Last October Bats Europe launched a periodic auction throughout the day to help trade in larger sizes. Auctions last a randomized time of between 100 milliseconds and five minutes, depending on liquidity of the individual stock. Matches are only allowed within the European Best Bid and Offer and a new auction begins as soon as one ends so a stock is always in auction. Trading in the periodic auction is in a lit book and subject to pre-trade and post-trade transparency, so the MiFID II dark volume caps do not apply.
Natan Tiefenbrun, managing director, European execution services and co-head of agency equities trading at Bank of America Merrill Lynch argued at the FIX conference said that MiFID II will significantly raises the barrier to the entry and will lead to fewer asset managers and brokers.
He continued that if brokers cannot cross internal flows under MiFID II, without registering as a systematic internaliser, this will lead to higher spreads as investors will have to pay fees to an external venue. “Lit venues have different characteristics and there is also information leakage,”Tiefenbrun added.

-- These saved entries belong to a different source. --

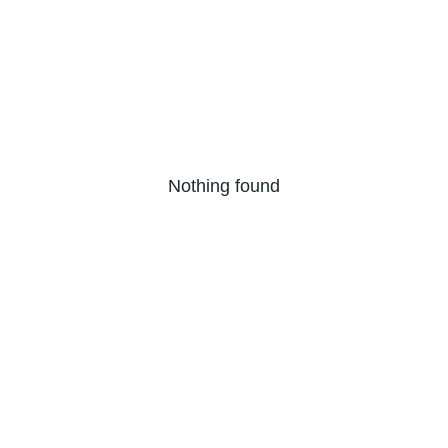
Nothing found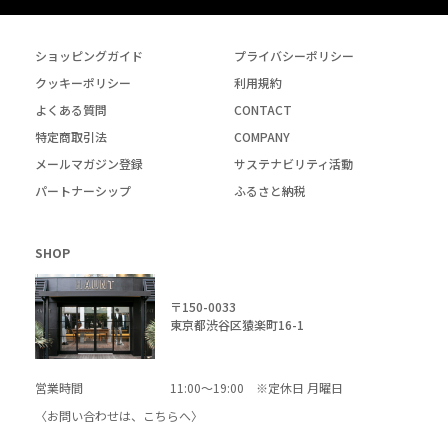
ショッピングガイド
プライバシーポリシー
クッキーポリシー
利用規約
よくある質問
CONTACT
特定商取引法
COMPANY
メールマガジン登録
サステナビリティ活動
パートナーシップ
ふるさと納税
SHOP
〒150-0033
東京都渋谷区猿楽町16-1
営業時間
11:00～19:00 ※定休日 月曜日
〈お問い合わせは、
こちら
へ〉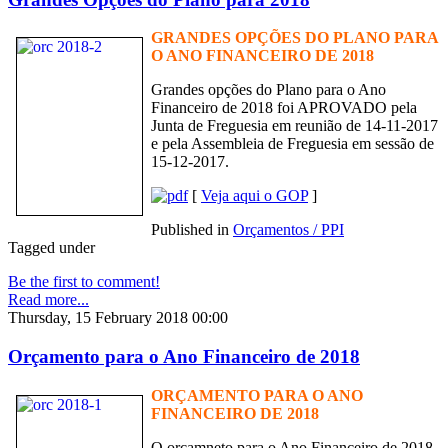
GRANDES OPÇÕES DO PLANO PARA
O ANO FINANCEIRO DE 2018
Grandes opções do Plano para o Ano
Financeiro de 2018 foi APROVADO pela
Junta de Freguesia em reunião de 14-11-2017
e pela Assembleia de Freguesia em sessão de
15-12-2017.
[
Veja aqui o GOP
]
Published in
Orçamentos / PPI
Tagged under
Be the first to comment!
Read more...
Thursday, 15 February 2018 00:00
Orçamento para o Ano Financeiro de 2018
ORÇAMENTO PARA O ANO
FINANCEIRO DE 2018
O orçamneto para o Ano Financeiro de 2018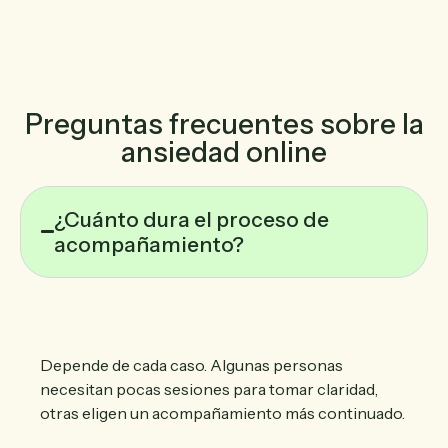
Preguntas frecuentes sobre la
ansiedad online
¿Cuánto dura el proceso de
acompañamiento?
Depende de cada caso. Algunas personas
necesitan pocas sesiones para tomar claridad,
otras eligen un acompañamiento más continuado.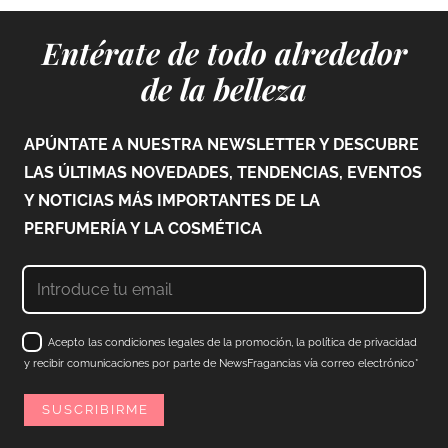
Entérate de todo alrededor
de la belleza
APÚNTATE A NUESTRA NEWSLETTER Y DESCUBRE
LAS ÚLTIMAS NOVEDADES, TENDENCIAS, EVENTOS
Y NOTICIAS MÁS IMPORTANTES DE LA
PERFUMERÍA Y LA COSMÉTICA
Acepto las condiciones legales de la promoción, la política de privacidad
y recibir comunicaciones por parte de NewsFragancias vía correo electrónico*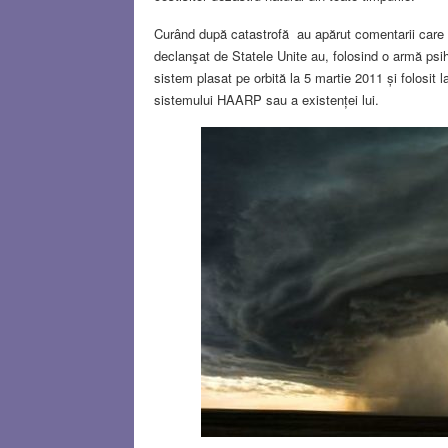
Curând după catastrofă au apărut comentarii care a
declanşat de Statele Unite au, folosind o armă psi
sistem plasat pe orbită la 5 martie 2011 și folosit l
sistemului HAARP sau a existenței lui.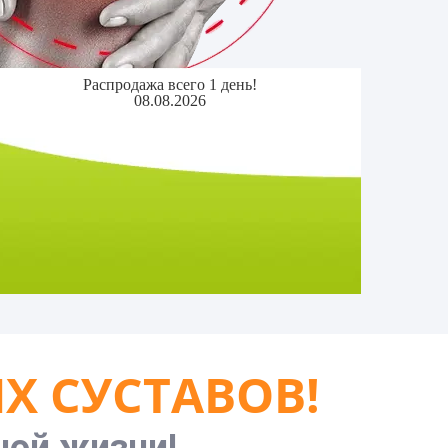
Распродажа всего 1 день!
08.08.2026
Х СУСТАВОВ!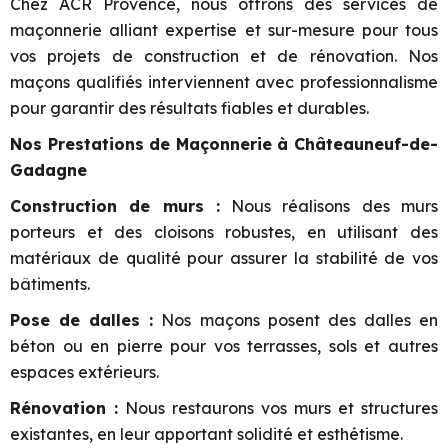
Chez ACR Provence, nous offrons des services de
maçonnerie alliant expertise et sur-mesure pour tous
vos projets de construction et de rénovation. Nos
maçons qualifiés interviennent avec professionnalisme
pour garantir des résultats fiables et durables.
Nos Prestations de Maçonnerie à Châteauneuf-de-
Gadagne
Construction de murs :
Nous réalisons des murs
porteurs et des cloisons robustes, en utilisant des
matériaux de qualité pour assurer la stabilité de vos
bâtiments.
Pose de dalles :
Nos maçons posent des dalles en
béton ou en pierre pour vos terrasses, sols et autres
espaces extérieurs.
Rénovation :
Nous restaurons vos murs et structures
existantes, en leur apportant solidité et esthétisme.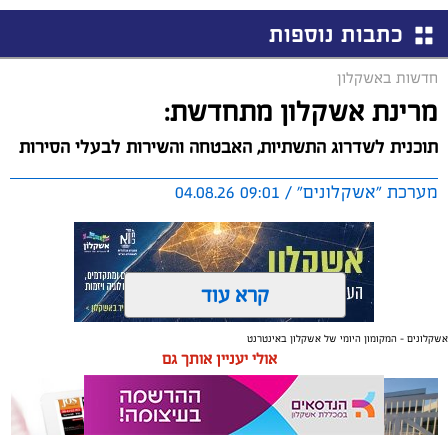
כתבות נוספות
חדשות באשקלון
מרינת אשקלון מתחדשת:
תוכנית לשדרוג התשתיות, האבטחה והשירות לבעלי הסירות
מערכת "אשקלונים" / 09:01 04.08.26
קרא עוד
אשקלונים - המקומון היומי של אשקלון באינטרנט
תגים:
אשקלון
,
מרינה
אולי יעניין אותך גם
החברה הכלכלית הציגה לנציגי בעלי כלי השייט במרינה
תוכנית השקעה מקיפה הכוללת שדרוג התשתיות, חיזוק
מערך האבטחה, הקמת תחנת דלק חדשה ושיפור השירותים.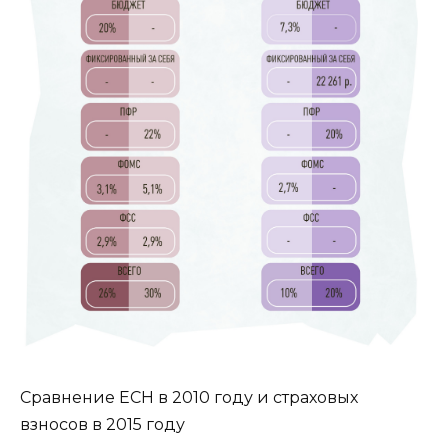
Сравнение ЕСН в 2010 году и страховых
взносов в 2015 году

Lowres said: “As MiFID II is largely about best execution this means that brokers will have to exhibit full understanding the logic of order routing software, and set this in the context of price impact, spread capture and toxicity. Investors will ultimately benefit from larger fills and a more transparent tape.”
The MiFID II Regulatory Technical Standards and Delegated Acts are due to be issued in the coming weeks.